4.Sanal Arkadaşlık: Global elektronik medyalar sayesinde, 2004’te kurulan Facebook gibi sosyal ağlarda süregidiyor. Bağlantı kurulan arkadaşlıkların niteliğiyle değil daha çok niceliğiyle ilgilenilir. İnsan, gerçek hayatta asla karşısına çıkmayacak çevrelerden kişilerle internette arkadaş olabileceği gibi sanal olmayan hayatında da devam ettirebileceği arkadaşlıklar da edinebilir. Sanal arkadaşlıklar aynı zamanda zevk ve faydayı da içinde barındırabilirken mekân ve zaman engelini ortadan kaldırarak hakiki arkadaşlıkları sürdürmeye de yarar.
Şahsen ben arkadaş konusunda hiçbir sıkıntı yaşamayanlar sınıfına giriyorum . Çok şükür arkadaşlarım çok fazla. Ve bundan da son derece keyif alıyorum. Ama ya “DOST”. Ne ağır bir kelime. Çoklukların içinde yalnız kalan, herkesin ihtiyaç duyduğu. İyi günde çok, kötü günde ise hiç olmayan. Karşılıksız yapılan “karşılıklı” fedakarlıklar. Herhangi bir zümreye ait olduğu için değil. Sosyal statüsü ya da ekonomik durumu sayesinde kurulan samimiyet değil. İşte bu hikayedeki gibi bir dostluğu Rabbim herkese nasip etsin. Zor mu? Çok ama çok zor!
GERÇEK DOSTLUK
Çok samimi iki dost ve arkadaşlardı. Fakat bir tanesi çok kurnaz atılgan ve hareketli, diğeri ise çok saf, dürüst ve sessizdi. Bir gün kurnaz olan arkadaş, diğer arkadaşın yanına giderek işlerinin bozulduğunu söyler ve kendisinden para ister. Samimi dostu onu hiç kırmaz ve elindeki bütün parayı arkadaşına verir. Arkadaşı bu parayla işlerini düzeltir. Bir süre sonra kurnaz olan yine arkadaşının yanına gider ve arkadaşının evlenmek üzere olduğu nişanlısını çok beğendiğini ve kendisine vermesini ister. Arkadaşı çok şaşırır, ne diyeceğini bilemez. Fakat aralarında o kadar kuvvetli bir sevgi vardır ki arkadaşına hayır diyemez, nişanlısını arkadaşına verir.
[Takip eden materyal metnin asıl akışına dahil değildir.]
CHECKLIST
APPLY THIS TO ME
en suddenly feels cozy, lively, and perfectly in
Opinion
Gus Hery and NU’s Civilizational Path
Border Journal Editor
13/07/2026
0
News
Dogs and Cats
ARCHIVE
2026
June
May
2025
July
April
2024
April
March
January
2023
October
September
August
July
Zaman içinde Saf olanın işleri bozulur ve birden arkadaşı aklına gelir
ben ona sıkıştığında iyilik yapmıştım diyerek arkadaşının iş yerine gider
ve kendisine çalışması için iş vermesini ister. Arkadaşı ona iş vermez. Bizimki pişmanlık ve üzüntü içinde geri döner ama yinede arkadaşına kızamaz. Bir gün sokakta dolaşırken yanına hasta ve yaşlı bir adam yaklaşır. Fakir olduğu için ilaç alamadığını söyler. Bizimki yaşlı adamcağıza acır, istediği ilaçları alır ve adamcağıza verir. Kısa bir süre sonra yaşlı adamın öldüğünü duyar. Yaşlı adam çok zengindir ve bütün mirasını kendisine bırakmıştır.
Saf adam artık zengindir. Biraz da sevdiği dostuna olan kırgınlığıyla dostunun iş yerinin karşısında bir ev alır ve oraya yerleşir. Bir gün evinin kapısını dilenci bir kadın çalar. Yaşlı kadın çok aç olduğunu, kendisine yemek vermesini ister. Bizim saf hiç düşünmeden kadını içeri alır karnını doyurur, Kimsesi olmadığını öğrendiği kadına; Kendisinin de yalnız olduğunu söyler ve bu evde birlikte
yaşayalım sen evin işlerini ve yemekleri yaparsın der, yaşlı kadın hiç düşünmeden kabul eder. Bir süre sonra yaşlı kadın bizimkine, kendine uygun bir kız bulup evlenmesini söyler. Bizimki böyle bir kızı nasıl bulacağını, kendisinin tanıdığı olmadığını söyler. Yaşlı kadın ona uygun bir kız tanıdığını ve kendisiyle görüştürebileceğini söyler. Görüşmeler sonucunda evlenmeye karar verilir ve düğün davetiyeleri basılır. Bizimkisi kırgın olduğu halde çok samimi dostunu yinede unutamamıştır. Biraz da
geldiği konumu görmesi açısından samimi arkadaşına da davetiye gönderir.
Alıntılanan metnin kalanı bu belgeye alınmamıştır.